__Collected data entries__.
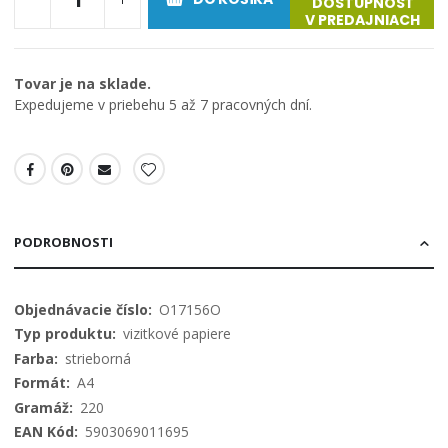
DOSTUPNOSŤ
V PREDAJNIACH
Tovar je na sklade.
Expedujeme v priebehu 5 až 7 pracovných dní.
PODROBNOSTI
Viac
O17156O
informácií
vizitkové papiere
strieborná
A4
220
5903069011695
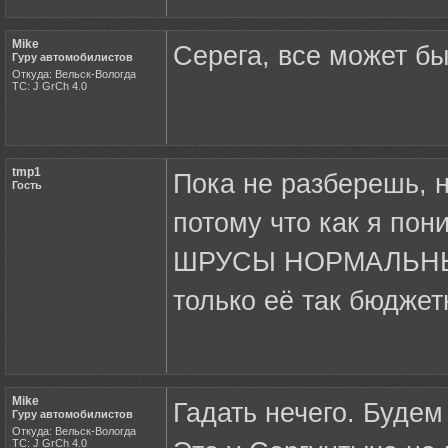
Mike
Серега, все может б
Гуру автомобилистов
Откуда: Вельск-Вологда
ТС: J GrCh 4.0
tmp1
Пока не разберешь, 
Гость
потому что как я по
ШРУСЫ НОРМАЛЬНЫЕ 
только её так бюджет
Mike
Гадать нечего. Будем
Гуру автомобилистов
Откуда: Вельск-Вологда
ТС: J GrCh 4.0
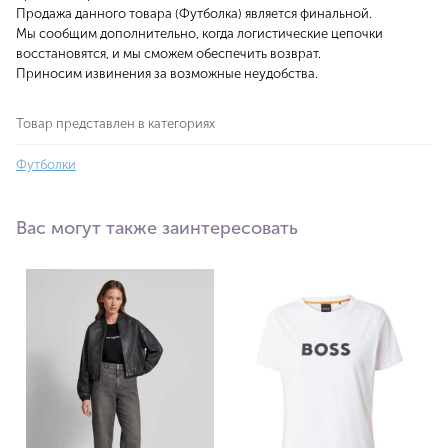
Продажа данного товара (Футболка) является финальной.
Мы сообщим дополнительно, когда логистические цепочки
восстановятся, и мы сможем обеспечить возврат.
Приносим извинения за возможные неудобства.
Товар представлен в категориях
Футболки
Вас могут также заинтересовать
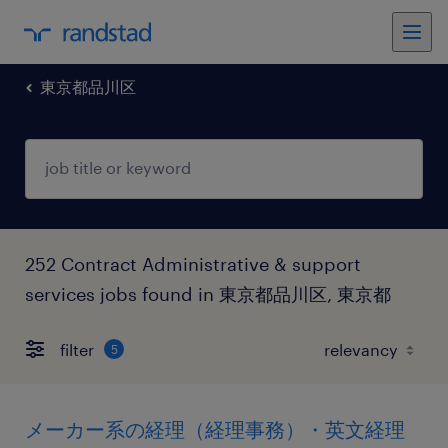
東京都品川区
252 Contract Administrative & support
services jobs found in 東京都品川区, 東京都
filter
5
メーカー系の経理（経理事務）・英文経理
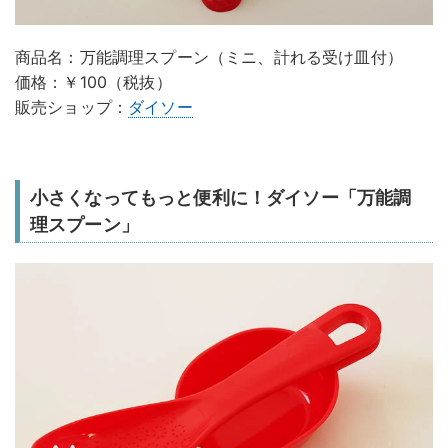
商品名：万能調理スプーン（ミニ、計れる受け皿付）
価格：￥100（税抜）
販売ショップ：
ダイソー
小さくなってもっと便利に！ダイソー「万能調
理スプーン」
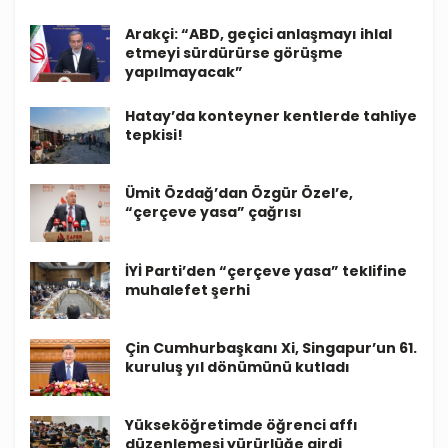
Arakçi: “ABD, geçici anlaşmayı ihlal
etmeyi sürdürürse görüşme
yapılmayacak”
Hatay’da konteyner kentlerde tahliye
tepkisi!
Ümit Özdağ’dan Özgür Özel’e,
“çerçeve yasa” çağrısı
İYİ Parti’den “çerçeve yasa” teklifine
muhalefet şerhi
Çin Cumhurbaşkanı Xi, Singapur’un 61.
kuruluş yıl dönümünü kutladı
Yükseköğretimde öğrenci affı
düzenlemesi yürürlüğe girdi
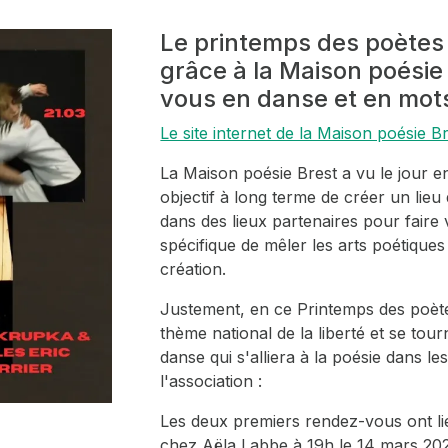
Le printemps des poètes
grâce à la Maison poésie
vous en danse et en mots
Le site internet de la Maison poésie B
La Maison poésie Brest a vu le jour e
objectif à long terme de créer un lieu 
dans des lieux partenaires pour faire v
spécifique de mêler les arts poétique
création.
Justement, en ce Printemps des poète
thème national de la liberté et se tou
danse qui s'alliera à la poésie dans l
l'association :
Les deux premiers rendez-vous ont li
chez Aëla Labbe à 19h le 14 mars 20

---

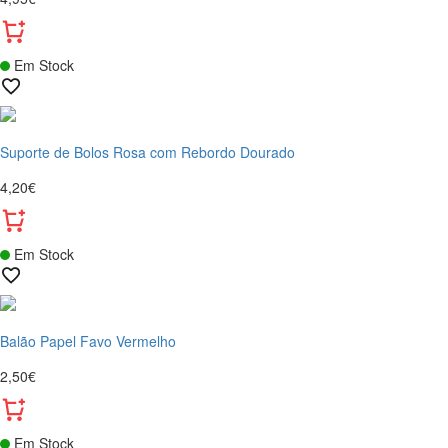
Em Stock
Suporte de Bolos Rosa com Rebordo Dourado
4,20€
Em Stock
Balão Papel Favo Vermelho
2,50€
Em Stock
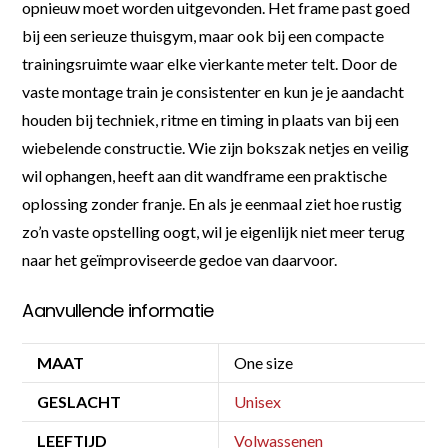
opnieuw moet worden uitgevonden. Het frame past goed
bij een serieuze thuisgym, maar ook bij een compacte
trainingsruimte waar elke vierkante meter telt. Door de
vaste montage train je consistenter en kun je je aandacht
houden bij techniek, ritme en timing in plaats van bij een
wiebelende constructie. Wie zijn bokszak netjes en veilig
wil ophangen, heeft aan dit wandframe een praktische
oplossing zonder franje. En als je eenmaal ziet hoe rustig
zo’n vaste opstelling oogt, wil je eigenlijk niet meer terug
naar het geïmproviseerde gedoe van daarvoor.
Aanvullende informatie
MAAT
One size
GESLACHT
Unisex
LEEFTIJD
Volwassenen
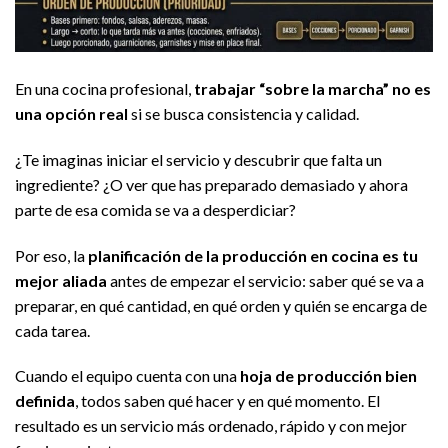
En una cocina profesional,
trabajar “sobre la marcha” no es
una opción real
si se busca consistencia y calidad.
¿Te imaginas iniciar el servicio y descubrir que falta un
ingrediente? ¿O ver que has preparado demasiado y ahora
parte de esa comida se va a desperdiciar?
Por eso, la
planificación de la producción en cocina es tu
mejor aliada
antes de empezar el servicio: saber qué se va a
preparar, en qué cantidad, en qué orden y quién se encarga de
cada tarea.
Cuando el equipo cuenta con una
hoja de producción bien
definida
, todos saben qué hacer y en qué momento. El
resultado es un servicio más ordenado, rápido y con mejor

==

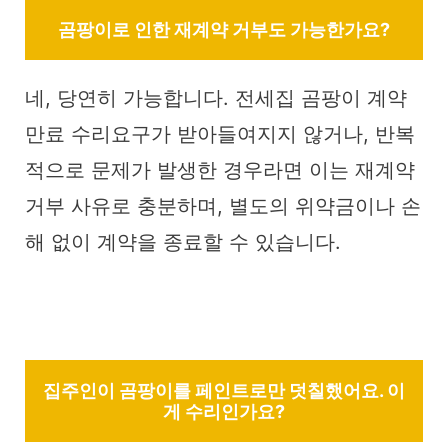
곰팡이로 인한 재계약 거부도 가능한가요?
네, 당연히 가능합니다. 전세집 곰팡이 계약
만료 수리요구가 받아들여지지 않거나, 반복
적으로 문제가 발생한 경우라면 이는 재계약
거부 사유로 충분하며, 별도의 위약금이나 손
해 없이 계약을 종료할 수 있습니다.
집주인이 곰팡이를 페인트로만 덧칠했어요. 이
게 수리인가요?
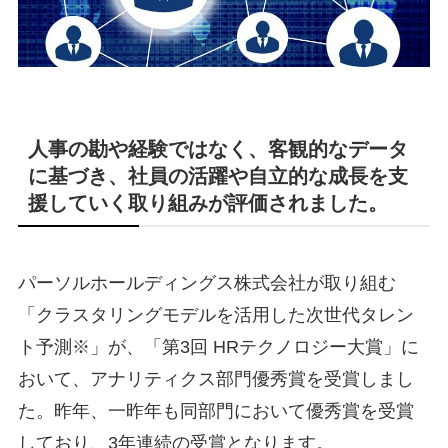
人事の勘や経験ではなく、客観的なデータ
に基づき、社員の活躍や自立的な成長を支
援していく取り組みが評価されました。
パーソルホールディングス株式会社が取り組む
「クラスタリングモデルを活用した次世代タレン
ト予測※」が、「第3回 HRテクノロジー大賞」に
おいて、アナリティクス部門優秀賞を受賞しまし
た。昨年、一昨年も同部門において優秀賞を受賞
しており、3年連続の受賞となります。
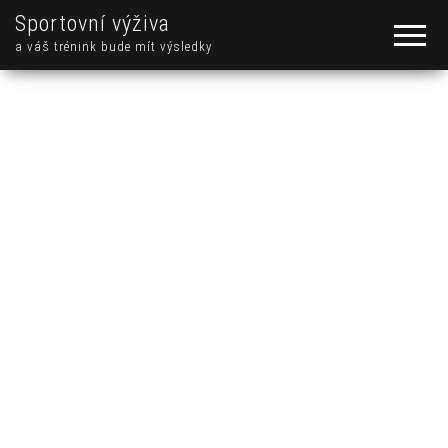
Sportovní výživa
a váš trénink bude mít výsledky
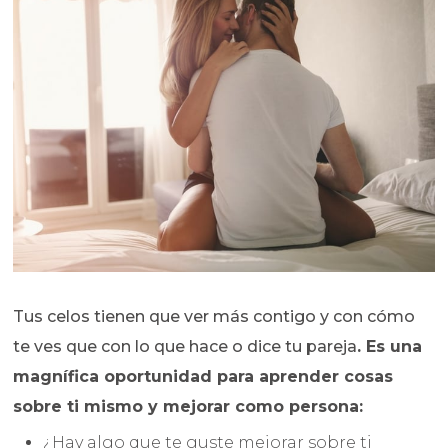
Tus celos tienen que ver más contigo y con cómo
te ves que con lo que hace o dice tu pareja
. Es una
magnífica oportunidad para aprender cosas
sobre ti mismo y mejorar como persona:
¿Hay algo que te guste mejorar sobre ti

__Task to complete__.
For the string "çerçeve", work out how many lines of the data contain it; answer with the number alone.

__Response box__.
2